Stored items from a collection:
****************

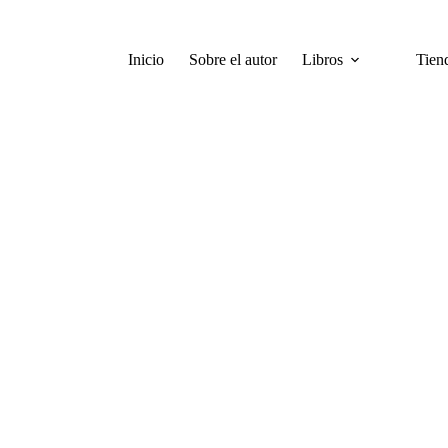
Inicio
Sobre el autor
Libros
Tien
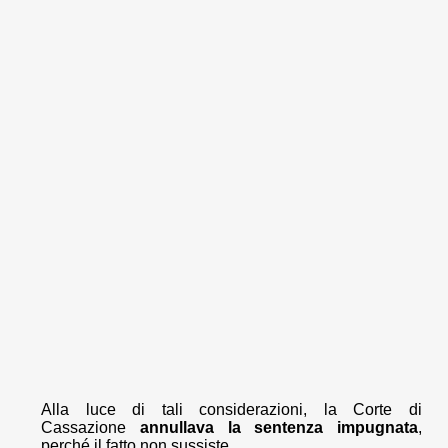
Alla luce di tali considerazioni, la Corte di
Cassazione
annullava la sentenza impugnata
,
perché il fatto non sussiste.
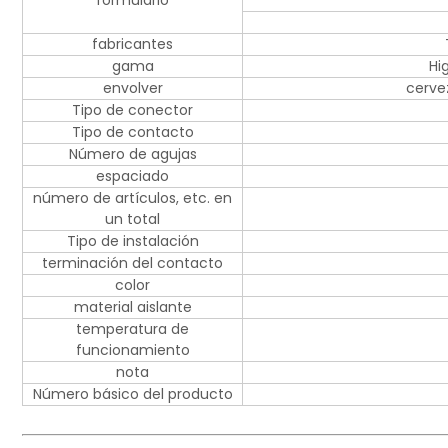
formulario
fabricantes
gama
Hi
envolver
cerve
Tipo de conector
Tipo de contacto
Número de agujas
espaciado
número de artículos, etc. en
un total
Tipo de instalación
terminación del contacto
color
material aislante
temperatura de
funcionamiento
nota
Número básico del producto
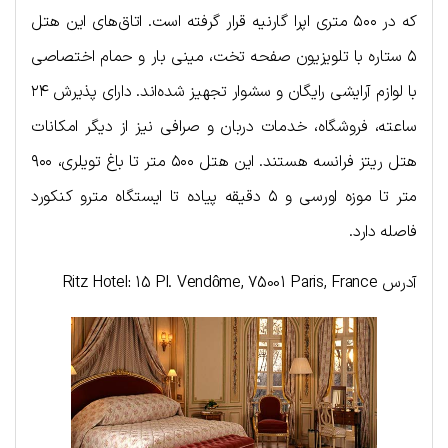
که در ۵۰۰ متری اپرا گارنیه قرار گرفته است. اتاق‌های این هتل
۵ ستاره با تلویزیون صفحه تخت، مینی بار و حمام اختصاصی
با لوازم آرایشی رایگان و سشوار تجهیز شده‌اند. دارای پذیرش ۲۴
ساعته، فروشگاه، خدمات دربان و صرافی نیز از دیگر امکانات
هتل ریتز فرانسه هستند. این هتل ۵۰۰ متر تا باغ تویلری، ۹۰۰
متر تا موزه اورسی و ۵ دقیقه پیاده تا ایستگاه مترو کنکورد
فاصله دارد.
آدرس Ritz Hotel
15 Pl. Vendôme, 75001 Paris, France
:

****************

> **Aim of the exercise**
Send back, unchanged, every line of the records from the one with "۵ ستاره با تلویزیون" through the last.

> **Output for this task**
۵ ستاره با تلویزیون صفحه تخت، مینی بار و حمام اختصاصی
با لوازم آرایشی رایگان و سشوار تجهیز شده‌اند. دارای پذیرش ۲۴
ساعته، فروشگاه، خدمات دربان و صرافی نیز از دیگر امکانات
هتل ریتز فرانسه هستند. این هتل ۵۰۰ متر تا باغ تویلری، ۹۰۰
متر تا موزه اورسی و ۵ دقیقه پیاده تا ایستگاه مترو کنکورد
فاصله دارد.
آدرس Ritz Hotel
15 Pl. Vendôme, 75001 Paris, France
:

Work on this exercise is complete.